Thank you for the recommendations! Been wanting to scratch the itch since reading Follett's Eye of the Needle.

[–] [email protected] 4 points 2 months ago

All of Furst's books are good. For some reason they are marketed as a series, but each is a stand alone. One of his gifts as a writer is that all his heroes are different. His Polish mapmaker is nothing like his Dutch ship captain or his French film producer.

Enjoy.

[–] [email protected] 6 points 2 months ago

Bringing the receipts.

[–] [email protected] 42 points 2 months ago

The germans already had remarkably potent chemical weapons during world war 2, specifically nerve agents iirc. They went unused because nobody wanted their own guys getting doused in chemical weapons after world war 1.

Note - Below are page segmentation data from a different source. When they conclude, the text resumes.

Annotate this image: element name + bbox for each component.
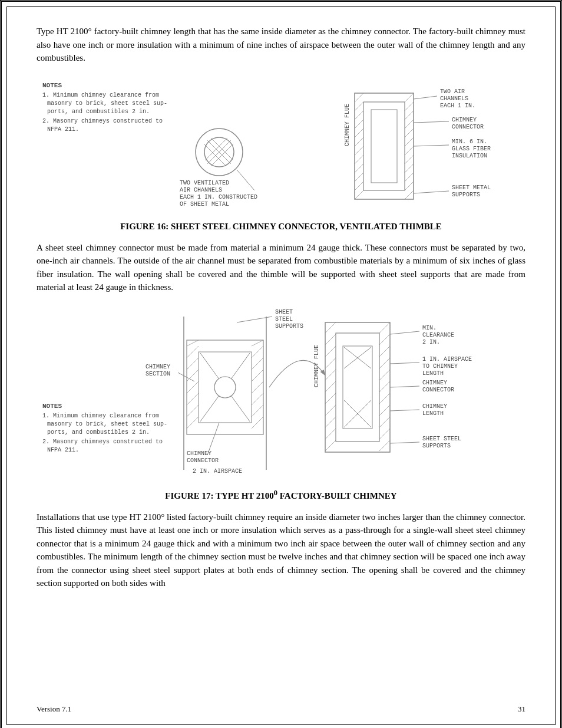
svg-text:TWO AIR: TWO AIR [440,88,465,95]
svg-text:TWO VENTILATED: TWO VENTILATED [180,180,229,186]
svg-text:SHEET STEEL: SHEET STEEL [422,436,461,442]
svg-rect-104 [343,346,372,429]
svg-line-10 [204,144,226,166]
svg-line-115 [325,440,336,451]
svg-line-36 [405,111,414,120]
svg-line-105 [325,322,336,333]
svg-line-29 [355,155,363,164]
svg-text:CONNECTOR: CONNECTOR [422,387,454,393]
svg-line-58 [414,191,449,193]
svg-line-72 [187,346,199,358]
svg-line-42 [405,164,414,173]
svg-line-71 [187,340,199,346]
svg-text:AIR CHANNELS: AIR CHANNELS [180,187,222,193]
svg-line-37 [405,120,414,129]
footer-page-number: 31 [518,704,525,714]
svg-line-143 [390,410,419,411]
svg-line-124 [379,417,390,427]
svg-line-125 [379,429,390,439]
svg-text:CHIMNEY: CHIMNEY [187,450,211,457]
svg-text:EACH 1 IN. CONSTRUCTED: EACH 1 IN. CONSTRUCTED [180,194,257,200]
svg-rect-102 [325,322,390,452]
svg-text:CHANNELS: CHANNELS [440,95,468,102]
svg-line-113 [325,417,336,427]
footer-version: Version 7.1 [37,704,71,714]
svg-line-117 [379,334,390,345]
svg-line-38 [405,129,414,137]
svg-line-82 [252,370,263,381]
svg-line-140 [390,386,419,387]
figure-16-caption: FIGURE 16: SHEET STEEL CHIMNEY CONNECTOR… [37,222,525,232]
svg-text:LENGTH: LENGTH [422,370,444,377]
svg-line-84 [252,393,263,405]
svg-text:CHIMNEY FLUE: CHIMNEY FLUE [344,103,351,146]
page-outer: Type HT 2100° factory-built chimney leng… [0,0,562,728]
svg-text:SHEET METAL: SHEET METAL [452,185,491,191]
svg-rect-103 [336,333,379,442]
figure-16-body-text: A sheet steel chimney connector must be … [37,241,525,294]
svg-text:NFPA 211.: NFPA 211. [47,126,79,133]
svg-text:2. Masonry chimneys constructe: 2. Masonry chimneys constructed to [42,118,163,124]
svg-line-41 [405,155,414,164]
svg-line-118 [379,346,390,357]
svg-text:CONNECTOR: CONNECTOR [187,457,219,464]
svg-text:masonry to brick, sheet steel : masonry to brick, sheet steel sup- [47,421,167,427]
svg-text:SUPPORTS: SUPPORTS [422,443,451,449]
svg-line-90 [237,317,272,322]
svg-line-136 [390,363,419,364]
svg-line-22 [355,93,363,102]
svg-text:SUPPORTS: SUPPORTS [275,323,303,330]
svg-text:CHIMNEY FLUE: CHIMNEY FLUE [313,344,320,387]
svg-line-39 [405,137,414,146]
svg-line-45 [405,190,414,199]
svg-line-112 [325,405,336,416]
figure-17-caption-prefix: FIGURE 17: TYPE HT 2100 [165,491,273,500]
svg-line-106 [325,334,336,345]
svg-text:ports, and combustibles 2 in.: ports, and combustibles 2 in. [47,429,150,436]
svg-line-77 [187,405,199,417]
svg-line-121 [379,381,390,392]
svg-line-26 [355,129,363,137]
svg-text:CHIMNEY: CHIMNEY [422,403,447,410]
svg-line-76 [187,393,199,405]
svg-text:INSULATION: INSULATION [452,153,487,159]
svg-text:1 IN. AIRSPACE: 1 IN. AIRSPACE [422,356,472,363]
svg-line-33 [355,190,363,199]
svg-line-30 [355,164,363,173]
figure-17-body-text: Installations that use type HT 2100° lis… [37,510,525,590]
svg-line-132 [390,331,419,334]
svg-line-122 [379,393,390,404]
svg-line-32 [355,182,363,190]
svg-text:CLEARANCE: CLEARANCE [422,332,454,338]
svg-line-14 [237,170,254,190]
svg-text:GLASS FIBER: GLASS FIBER [452,146,491,152]
svg-text:NFPA 211.: NFPA 211. [47,447,79,453]
svg-line-110 [325,381,336,392]
svg-rect-20 [363,102,405,190]
svg-line-25 [355,120,363,129]
svg-line-31 [355,173,363,182]
svg-line-116 [379,322,390,333]
svg-line-47 [414,96,437,99]
svg-line-54 [414,145,449,146]
svg-line-80 [252,346,263,358]
svg-line-86 [252,417,263,429]
svg-line-27 [355,137,363,146]
svg-rect-21 [371,110,397,183]
figure-17-caption: FIGURE 17: TYPE HT 21000 FACTORY-BUILT C… [37,489,525,501]
svg-text:1. Minimum chimney clearance f: 1. Minimum chimney clearance from [42,413,159,419]
svg-line-85 [252,405,263,417]
svg-line-75 [187,381,199,393]
svg-text:2 IN.: 2 IN. [422,339,440,345]
svg-text:CHIMNEY: CHIMNEY [146,364,170,370]
svg-text:TO CHIMNEY: TO CHIMNEY [422,363,458,370]
figure-16-diagram: NOTES 1. Minimum chimney clearance from … [37,75,525,211]
svg-point-89 [214,377,236,398]
svg-line-83 [252,381,263,393]
svg-line-78 [187,417,199,429]
figure-17-diagram: NOTES 1. Minimum chimney clearance from … [37,305,525,482]
svg-line-73 [187,358,199,370]
svg-text:SECTION: SECTION [146,371,170,377]
svg-line-79 [252,340,263,346]
svg-line-28 [355,146,363,155]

[–] [email protected] 25 points 2 months ago (2 children)

United States provided clemency to staff in Unit 731 in exchange for their data, turns out most of their 'experiments' were just depraved forms of body horror torture and provided almost no scientific value.

[–] [email protected] 17 points 2 months ago

Maybe the real unbeatable bioweapons were the friends we made along the way

[–] [email protected] 3 points 2 months ago

almost no scientific value.

So, you're saying that if they'd improved their methods they could have done a lot?

jk, the whole comment was a joke about a joke. Don't take 'what if...?' scenarios seriously.

If you want to read a great 'what if?' look up 'Custer's Last Jump.'

What if Custer had been a paratrooper and the Indians had biplanes?

https://bibleandbookcenter.com/read/custers-last-jump-and-other-collaborations/

[–] [email protected] 18 points 2 months ago (1 children)

Bio weapons are literally useless. A weapon you cannot target with is a fucking joke.

[–] [email protected] 5 points 2 months ago

PugJesus @lemmy.world OP M English 22· 1 hour ago Doubtful. Unit 731’s ‘scientific’ experimentation wasn’t much better than the Nazis’ attempts at the same.

Dagwood222 English 83· 1 hour ago But in ‘Fantastic Four’ #387 that’s exactly how the Axis wins!

Have a nice day.

[–] [email protected] 4 points 2 months ago (2 children)

Thank gooood, I wouldnt be here. My family lived in a prime atom bomb target area. I moved far away about a year ago. I was relieved thinking that if the next war start I'm as safe as you can be in Europe. Mfw I find out there are dozens of US military bases nearby 🤠

[–] [email protected] 6 points 2 months ago

Not many places you can go in the world without a few us bases near.

[–] [email protected] 1 points 2 months ago* (last edited 2 months ago)

I also have a NATO base near my city(Cagliari, Italy), and this is the reason people don't want them(aside from stuff like civilian poisoning, pollution, subtraction of beach territory which is important for the island etc.) I went to my first anti-NATO-bases demonstration about a week ago.

[–] [email protected] 2 points 2 months ago

I don't know if France and the UK would have liked that.